Yesterday I was lucky enough to attend the second annual Women in Product conference that took place in San Jose. Around 1,500 product managers, all women, all working at some tech-related product, at many, many different stages of their career. I was inspired not only by the women on stage but also by the women sitting next to me, listening, asking questions, and sharing their knowledge. Some of the talks I heard had familiar content but each one managed to teach me something new. That said, at the end of the day, these three talks are the ones I’m still thinking about.

Go-Jek‘s approach: beyond ride-sharing. Multiple features in one app.
Source: From Ms Chan’s slides,

First, Connie Chan’s lightning talk titled “Cross-Border Innovation” and focused on how the Asian app developers approached mobile product  delopement. In Silicon Valley, current wisdom is to have a different app for each function or activity. For example, Google has over 100 Android apps, some with obviously close affinity and others with functionality overlap. Yet each has to be downloaded, installed and used on its own. The Asian approach, which Ms Chan called the Super App, melds different and varying functionalities into one app and leverages the existing audience to introduce new functionality. The assumption is that users will find what they need while gaining benefits such as a single login and identity without the need to re-enter payment credentials for each. To paraphrase Ms Chan, each functionality within the app shares distribution and traffic with the others, while maintaining mindshare and relevance. The Super App approach is so different than current Silicon Valley thought but yet makes so much sense from the marketing and growth perspectives. Bonus: extra insights from Ms Chan.

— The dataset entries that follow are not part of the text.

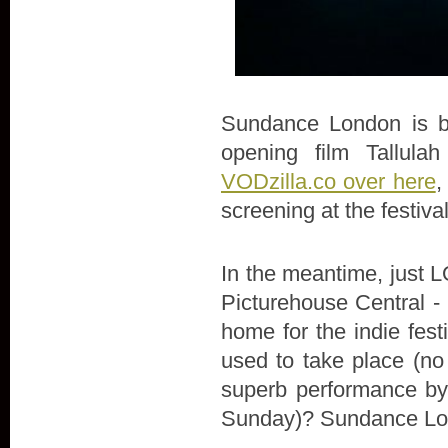
Sundance London is bac
opening film Tallula
VODzilla.co over here
,
screening at the festiva
In the meantime, just LO
Picturehouse Central - 
home for the indie fes
used to take place (no
superb performance by 
Sunday)? Sundance Lon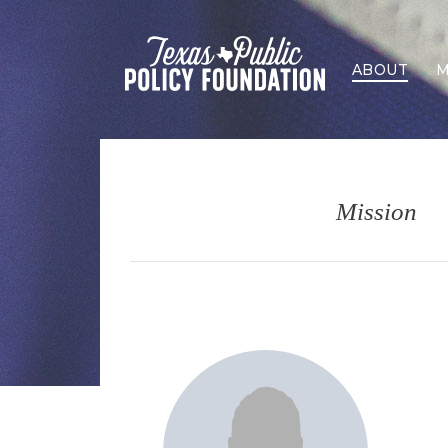
ABOUT
M
Mission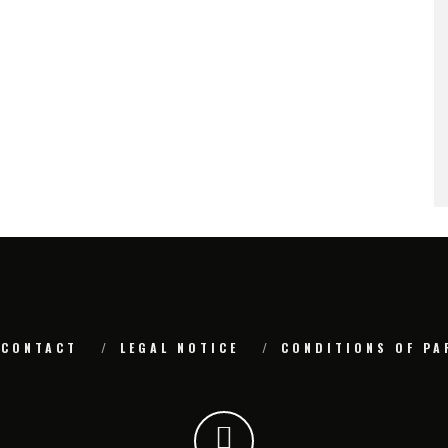
CONTACT
LEGAL NOTICE
CONDITIONS OF PA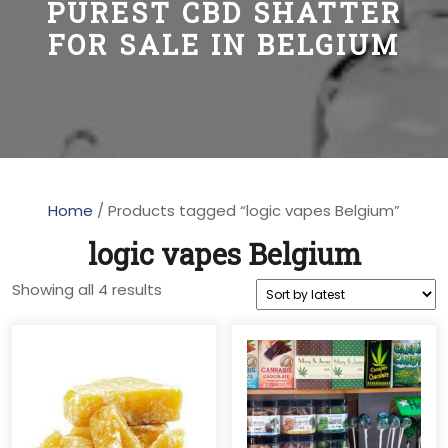
PUREST CBD SHATTER
FOR SALE IN BELGIUM
Home
/ Products tagged “logic vapes Belgium”
logic vapes Belgium
Sorted
Showing all 4 results
by
latest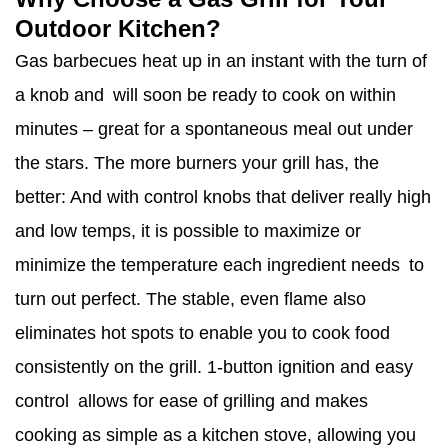
Outdoor Kitchen?
Gas barbecues heat up in an instant with the turn of
a knob and will soon be ready to cook on within
minutes – great for a spontaneous meal out under
the stars. The more burners your grill has, the
better: And with control knobs that deliver really high
and low temps, it is possible to maximize or
minimize the temperature each ingredient needs to
turn out perfect. The stable, even flame also
eliminates hot spots to enable you to cook food
consistently on the grill. 1-button ignition and easy
control allows for ease of grilling and makes
cooking as simple as a kitchen stove, allowing you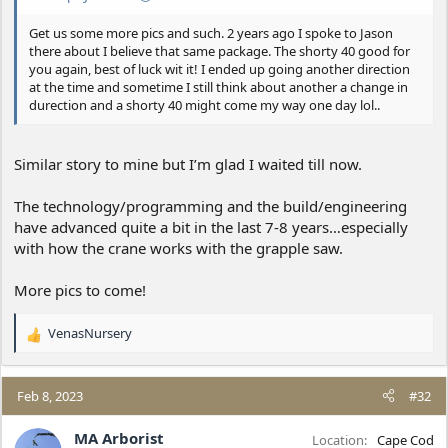
Get us some more pics and such. 2 years ago I spoke to Jason
there about I believe that same package. The shorty 40 good for
you again, best of luck wit it! I ended up going another direction
at the time and sometime I still think about another a change in
durection and a shorty 40 might come my way one day lol..
Similar story to mine but I’m glad I waited till now.
The technology/programming and the build/engineering
have advanced quite a bit in the last 7-8 years…especially
with how the crane works with the grapple saw.
More pics to come!
VenasNursery
R
e
a
c
Feb 8, 2023
#32
t
i
MA Arborist
Location
Cape Cod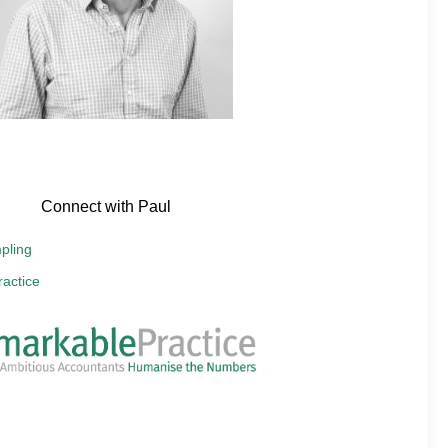
Connect with Paul
pling
actice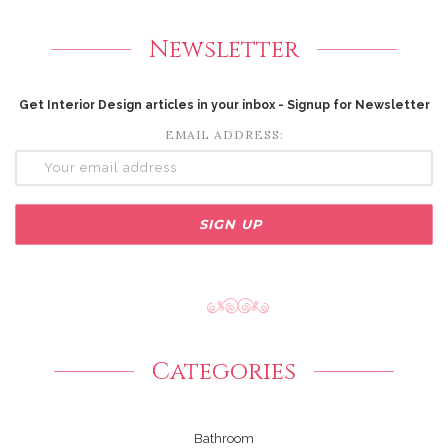
Newsletter
Get Interior Design articles in your inbox - Signup for Newsletter
EMAIL ADDRESS:
Categories
Bathroom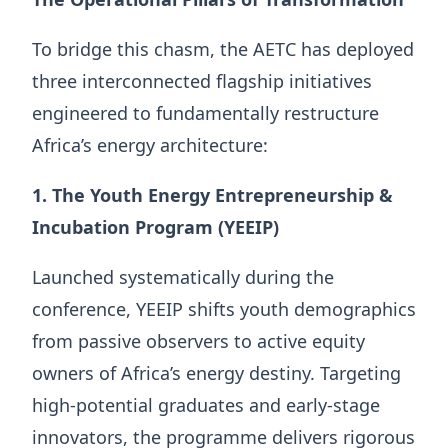
To bridge this chasm, the AETC has deployed
three interconnected flagship initiatives
engineered to fundamentally restructure
Africa’s energy architecture:
1. The Youth Energy Entrepreneurship &
Incubation Program (YEEIP)
Launched systematically during the
conference, YEEIP shifts youth demographics
from passive observers to active equity
owners of Africa’s energy destiny. Targeting
high-potential graduates and early-stage
innovators, the programme delivers rigorous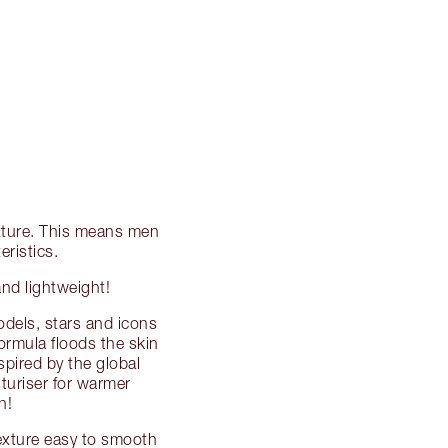
texture. This means men
ristics.
and lightweight!
dels, stars and icons
formula floods the skin
spired by the global
turiser for warmer
h!
texture easy to smooth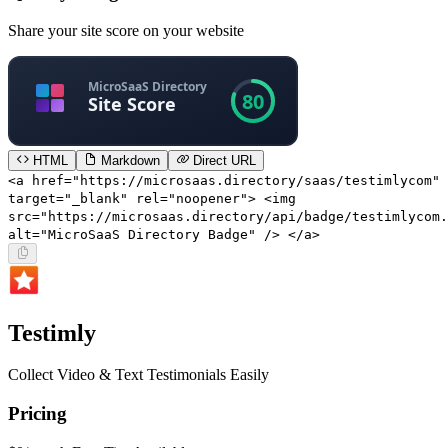
Share your site score on your website
HTML
Markdown
Direct URL
<a href="https://microsaas.directory/saas/testimlycom"
target="_blank" rel="noopener"> <img
src="https://microsaas.directory/api/badge/testimlycom.
alt="MicroSaaS Directory Badge" /> </a>
Testimly
Collect Video & Text Testimonials Easily
Pricing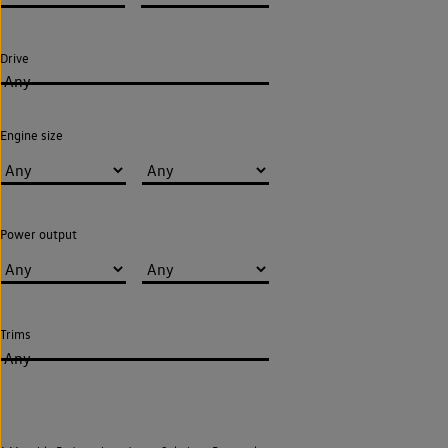
Drive
Any
Engine size
Power output
Trims
Any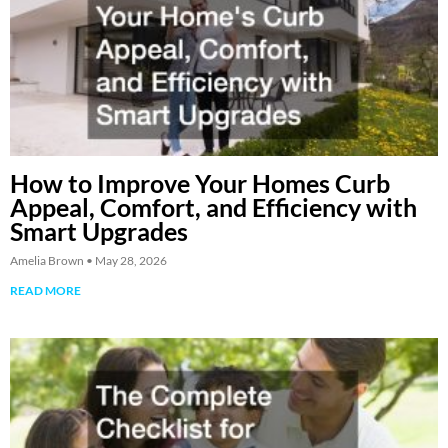
How to Improve Your Homes Curb
Appeal, Comfort, and Efficiency with
Smart Upgrades
Amelia Brown
May 28, 2026
READ MORE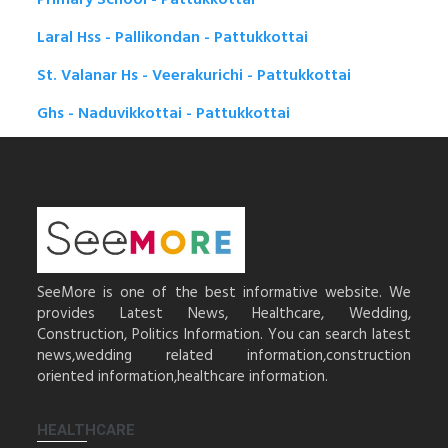
Laral Hss - Pallikondan - Pattukkottai
St. Valanar Hs - Veerakurichi - Pattukkottai
Ghs - Naduvikkottai - Pattukkottai
SeeMore is one of the best informative website. We
provides Latest News, Healthcare, Wedding,
Construction, Politics Information. You can search latest
news,wedding related information,construction
oriented information,healthcare information.
HEALTHCARE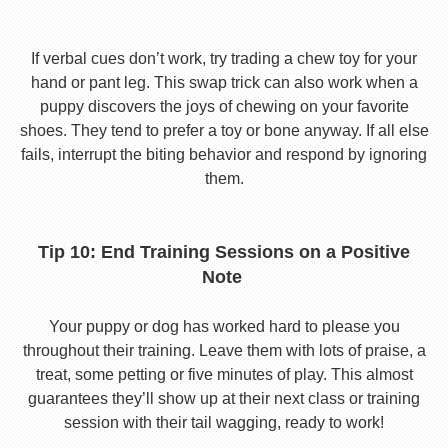
If verbal cues don’t work, try trading a chew toy for your
hand or pant leg. This swap trick can also work when a
puppy discovers the joys of chewing on your favorite
shoes. They tend to prefer a toy or bone anyway. If all else
fails, interrupt the biting behavior and respond by ignoring
them.
Tip 10: End Training Sessions on a Positive
Note
Your puppy or dog has worked hard to please you
throughout their training. Leave them with lots of praise, a
treat, some petting or five minutes of play. This almost
guarantees they’ll show up at their next class or training
session with their tail wagging, ready to work!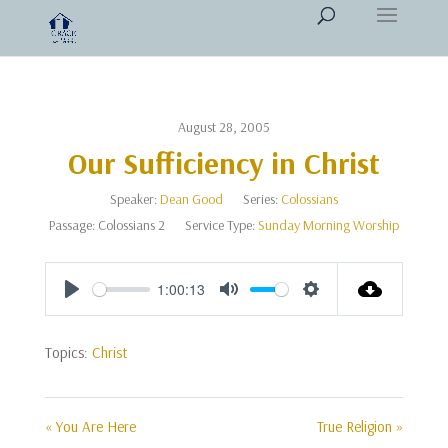
August 28, 2005
Our Sufficiency in Christ
Speaker:
Dean Good
Series:
Colossians
Passage:
Colossians 2
Service Type:
Sunday Morning Worship
1:00:13
Play
Mute
Settings
Topics:
Christ
« You Are Here
True Religion »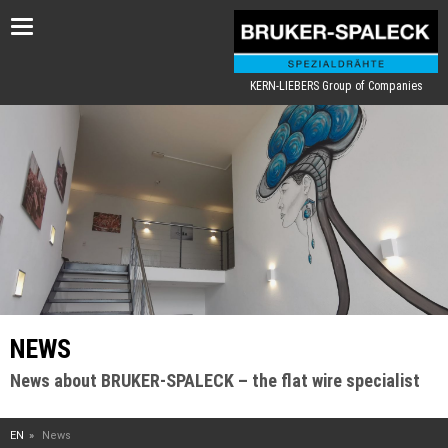
Toggle
navigation
KERN-LIEBERS Group of Companies
NEWS
News about BRUKER-SPALECK – the flat wire specialist
EN
News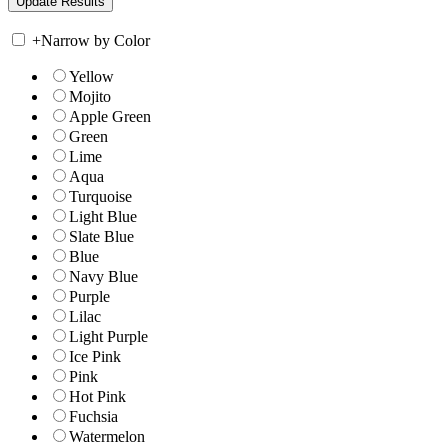
+
Narrow by Color
Yellow
Mojito
Apple Green
Green
Lime
Aqua
Turquoise
Light Blue
Slate Blue
Blue
Navy Blue
Purple
Lilac
Light Purple
Ice Pink
Pink
Hot Pink
Fuchsia
Watermelon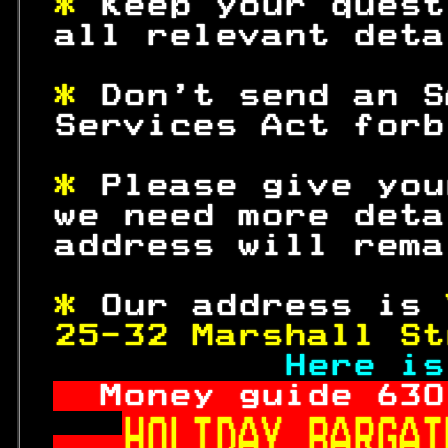
* 
Keep your quest
 all relevant deta
* 
Don't send an S
 Services Act forb
* 
Please give you
 we need more deta
 address will rema
* 
Our address is 
25-32 Marshall St
Here is
Money guide 
630
HOLIDAY BARGAI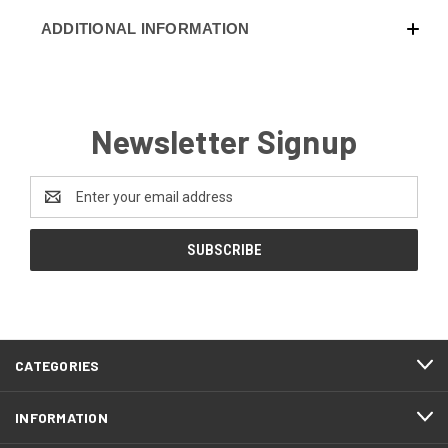
ADDITIONAL INFORMATION
Newsletter Signup
Email
Address
CATEGORIES
INFORMATION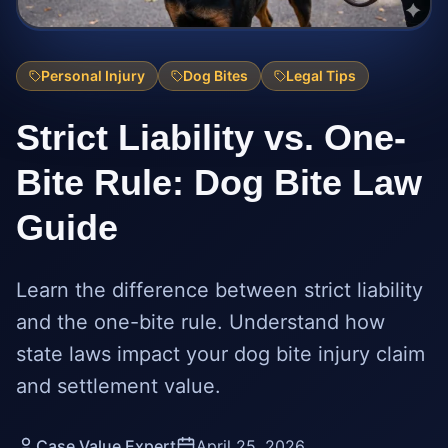
Personal Injury
Dog Bites
Legal Tips
Strict Liability vs. One-
Bite Rule: Dog Bite Law
Guide
Learn the difference between strict liability
and the one-bite rule. Understand how
state laws impact your dog bite injury claim
and settlement value.
Case Value Expert
April 25, 2026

The second talk I liked was by Jen Dante of Netflix who talked about the importance of failure when building products. As PMs, we tend to focus on success so much that we often forget that we can learn from building products, features, and experiences that users don’t like. The consequences of rewarding only successful products or features doesn’t mean that failure won’t happen. Rather, failures will be hidden and the opportunity to learn from them will be lost. Fear of failure discourages bold product initiatives and will most often result in what Ms Danta called “consensus-driven decision making” which ends up being political and discourages bold moves. She introduced the audience to Netflix’s culture of discussing, measuring and yes, celebrating failure. Ms Dante’s closing statement: “when you fail, you learn.”

My third takeaway was from a talk by a PM I have long admired and gotten to know through her posts, Julie Zhou. She introduced us to the three questions product managers should ask at product reviews to figure out not whether we can build something, but whether we should.  

  • 1st question: “What people problem are we trying to solve?” where the focus is on people. Will the product or feature benefit actual users? Is there an emotional or social benefit aside from the functional one? What is the simple, human benefit?
  • 2nd question: “How do we know it’s a real problem worth solving?” Well, the “know” part drives the collection of both qualitative and quantitative data about the product, while the “real” part means to ask if it is something significant to our users and if it’s worth solving.
  • 3rd question: “How will we know if we solved this problem?” Which leads not just to acceptance criteria or the definition of a set of success metrics, but rather a softer, more intuitive approach. Ask yourself what will be different in the world if we do?

What I liked about Ms Zhou’s and Ms Dante talks is that both are working on complex products in large companies, both with a large number of users and revenue driven by those users, and both are in charge of major product decisions. Yet Ms Dante’s talk focused about the importance of numbers, Ms Zhou focused on more big-picture questions. For me, both are important to consider as part of the product development process and great to have in my toolkit.